As our model lacks recurrence and convolution, preserving the sequence’s order requires injecting information about the relative or absolute position of tokens. Thus, we introduce “positional encodings” into the input embeddings at the base of both the encoder and decoder stacks. These encodings share the same dimension $d_{model} $ as the embeddings, allowing for their summation.

In their work, they used sine and cosine functions of different frequencies:

\[PE_{(pos,2i)} = \sin(\frac{pos}{10000^{\frac{2i}{d_{model}}}})\] \[PE_{(pos,2i+1)} = \sin(\frac{pos}{10000^{\frac{2i}{d_{model}}}})\]

Multi-Headed Attention

Multi-head attention is a mechanism used in transformer models to enhance the model’s ability to focus on different parts of the input sequence simultaneously. It allows the model to jointly attend to information from different representation subspaces at different positions, enabling more expressive and effective attention computations.

Layer Normalization

Layer Normalization includes both an addition operation and a layer normalization process. The addition operation handles residual connections originating from the input of the sublayer. The primary objective of these residual connections is to prevent the loss of essential information.

LayerNorm(x + Sublayer(x))

Feed-Forward Network(FFN)

The feed forward network is a fully connected layer, input of FFN is the output of previous normalization layer. The output of FFN again goes to normalization layer, as shown in the figure.

Decoder:

Each Layer of decoder looks like this:

The architecture of the decoder layer mirrors that of the encoder across all N=6 layers in the transformer model. Each layer comprises three sublayers: a multi-headed masked attention mechanism, a multi-headed attention mechanism, and a fully connected position-wise feedforward network.
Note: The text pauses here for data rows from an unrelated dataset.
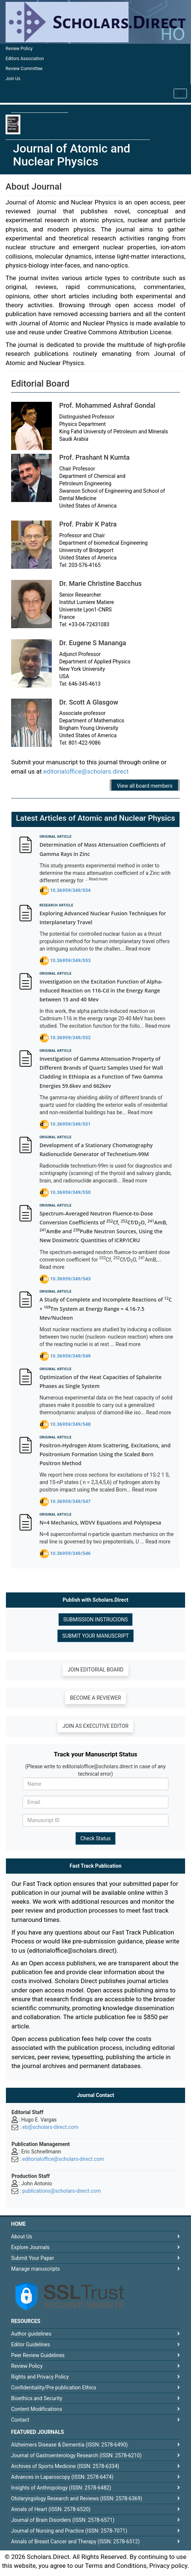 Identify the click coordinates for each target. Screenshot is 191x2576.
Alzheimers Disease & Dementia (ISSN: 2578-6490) (69, 2445)
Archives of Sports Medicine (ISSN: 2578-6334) (65, 2466)
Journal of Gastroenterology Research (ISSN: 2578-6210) (76, 2455)
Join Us (13, 78)
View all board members (144, 786)
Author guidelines (31, 2334)
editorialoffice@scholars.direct (85, 771)
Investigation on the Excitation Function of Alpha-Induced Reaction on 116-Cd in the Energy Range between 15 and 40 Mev (101, 990)
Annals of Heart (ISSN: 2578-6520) (51, 2509)
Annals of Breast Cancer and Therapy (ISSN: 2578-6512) (75, 2541)
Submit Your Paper (32, 2258)
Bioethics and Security (36, 2398)
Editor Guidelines (30, 2344)
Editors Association (25, 58)
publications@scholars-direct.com (61, 2191)
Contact (20, 2420)
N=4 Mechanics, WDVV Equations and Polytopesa (100, 1522)
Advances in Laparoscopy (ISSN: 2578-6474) (62, 2477)
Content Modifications (36, 2409)
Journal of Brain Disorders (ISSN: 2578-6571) (62, 2520)
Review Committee (24, 68)
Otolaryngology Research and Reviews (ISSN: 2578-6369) (76, 2498)
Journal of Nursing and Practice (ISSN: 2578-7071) (69, 2531)
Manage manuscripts (35, 2269)
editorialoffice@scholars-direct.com (63, 2159)
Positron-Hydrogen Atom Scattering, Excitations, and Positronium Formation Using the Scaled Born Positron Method (105, 1454)
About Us (21, 2236)
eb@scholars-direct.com (50, 2127)
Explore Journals (30, 2247)
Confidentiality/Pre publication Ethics (53, 2387)
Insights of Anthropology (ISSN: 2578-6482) (61, 2488)
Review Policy (19, 48)
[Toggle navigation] (180, 93)
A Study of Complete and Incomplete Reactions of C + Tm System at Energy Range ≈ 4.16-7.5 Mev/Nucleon (106, 1308)
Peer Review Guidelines (38, 2355)
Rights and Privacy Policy (40, 2377) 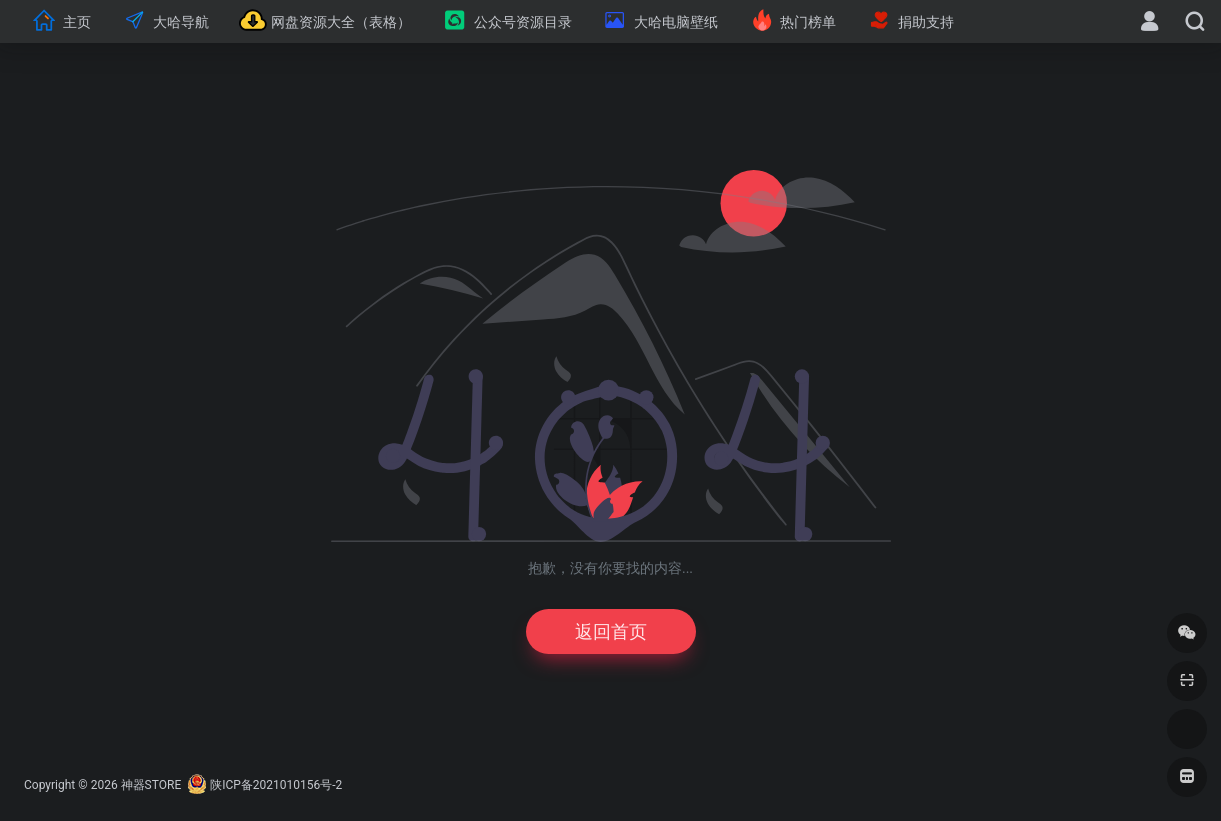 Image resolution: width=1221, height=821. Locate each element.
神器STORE (151, 785)
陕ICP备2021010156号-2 (276, 785)
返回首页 (611, 631) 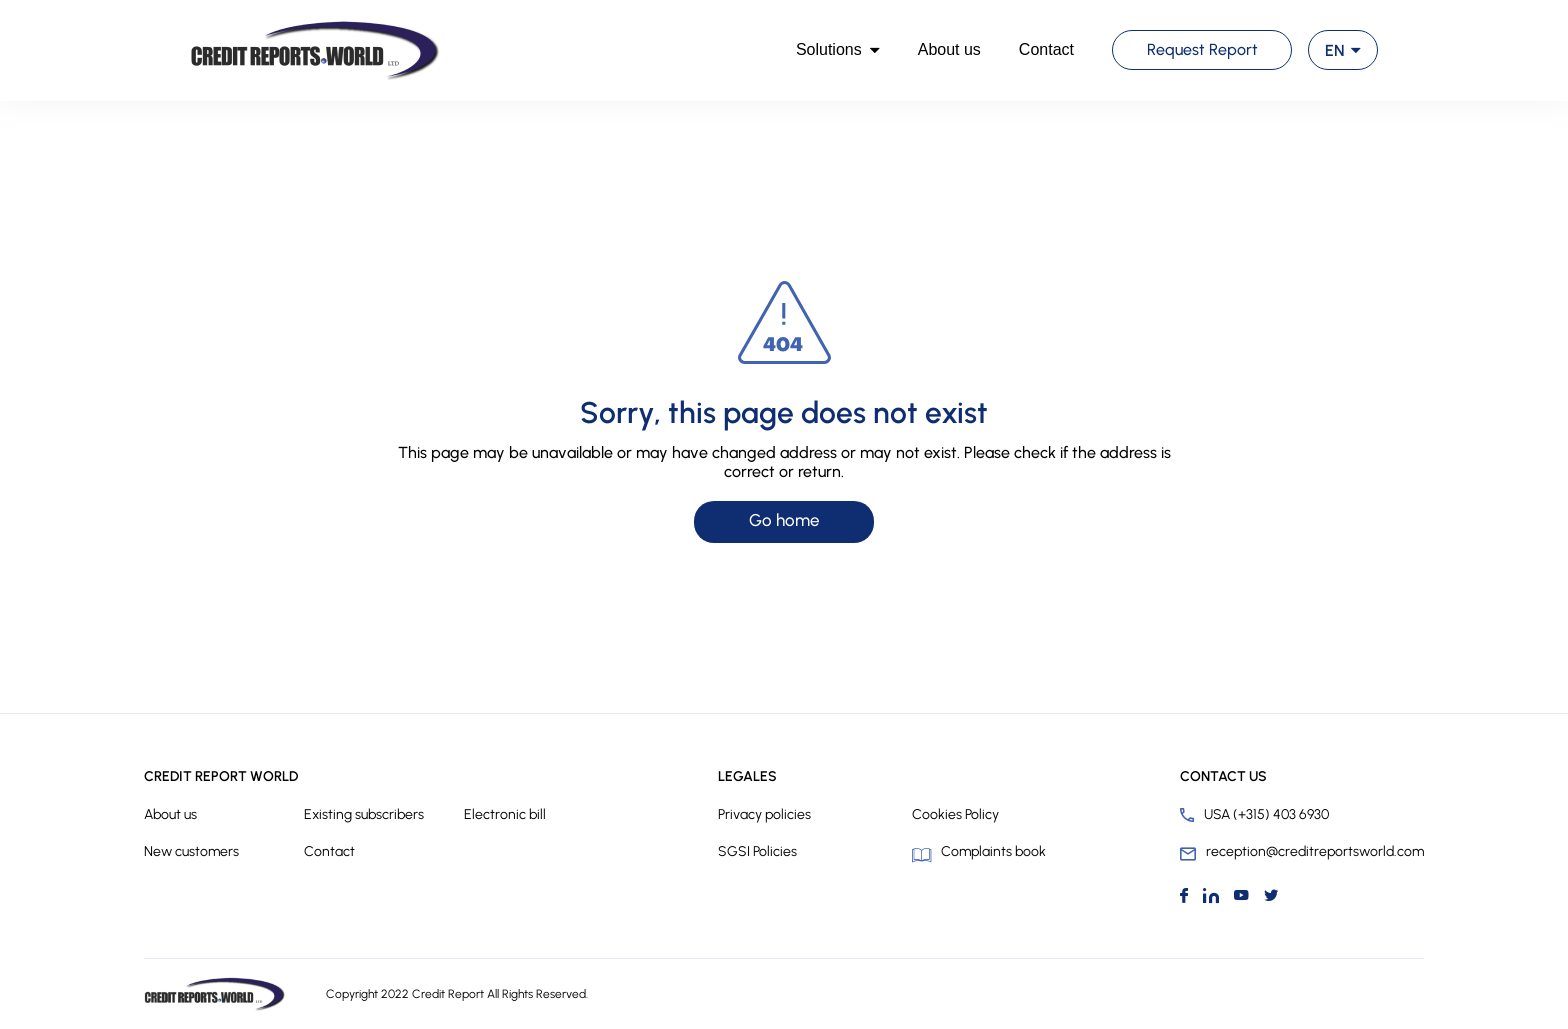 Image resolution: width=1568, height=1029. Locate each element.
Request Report (1202, 49)
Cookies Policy (955, 814)
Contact (1046, 49)
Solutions (829, 49)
Additionally, the decoder introduces a third primary sublayer, namely the masked multi-head attention mechanism. In the output of this sublayer, words beyond a certain position are masked, ensuring that the transformer generates predictions based solely on preceding information and without access to subsequent parts of the sequence. This approach safeguards against the model inadvertently accessing future context during inference.

References

[1] Attention Is All You Need

Written on March 25, 2024